# [Material for this task]
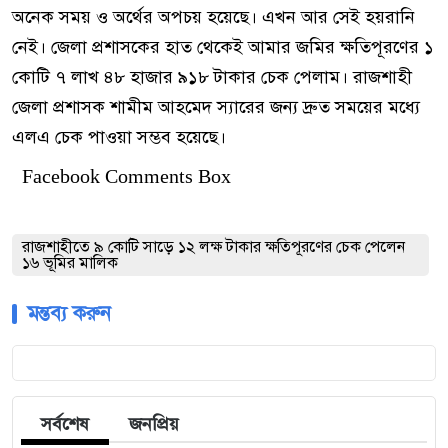
অনেক সময় ও অর্থের অপচয় হয়েছে। এখন আর সেই হয়রানি
নেই। জেলা প্রশাসকের হাত থেকেই আমার জমির ক্ষতিপূরণের ১
কোটি ৭ লাখ ৪৮ হাজার ৯১৮ টাকার চেক পেলাম। রাজশাহী
জেলা প্রশাসক শামীম আহমেদ স্যারের জন্য দ্রুত সময়ের মধ্যে
এলএ চেক পাওয়া সম্ভব হয়েছে।
Facebook Comments Box
রাজশাহীতে ৯ কোটি সাড়ে ১২ লক্ষ টাকার ক্ষতিপূরণের চেক পেলেন
১৬ ভূমির মালিক
মন্তব্য করুন
সর্বশেষ
জনপ্রিয়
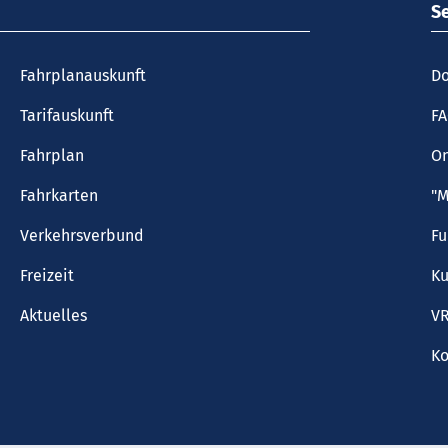
S
Fahrplanauskunft
Do
Tarifauskunft
F
Fahrplan
On
Fahrkarten
"M
Verkehrsverbund
F
Freizeit
Ku
Aktuelles
VR
Ko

# [Aim of the exercise]
Could you copy the lines above exactly and skip the images?

# [Task solution]
অনেক সময় ও অর্থের অপচয় হয়েছে। এখন আর সেই হয়রানি
নেই। জেলা প্রশাসকের হাত থেকেই আমার জমির ক্ষতিপূরণের ১
কোটি ৭ লাখ ৪৮ হাজার ৯১৮ টাকার চেক পেলাম। রাজশাহী
জেলা প্রশাসক শামীম আহমেদ স্যারের জন্য দ্রুত সময়ের মধ্যে
এলএ চেক পাওয়া সম্ভব হয়েছে।
Facebook Comments Box
রাজশাহীতে ৯ কোটি সাড়ে ১২ লক্ষ টাকার ক্ষতিপূরণের চেক পেলেন
১৬ ভূমির মালিক
মন্তব্য করুন
সর্বশেষ
জনপ্রিয়
S
Fahrplanauskunft
Do
Tarifauskunft
F
Fahrplan
On
Fahrkarten
"M
Verkehrsverbund
F
Freizeit
Ku
Aktuelles
VR
Ko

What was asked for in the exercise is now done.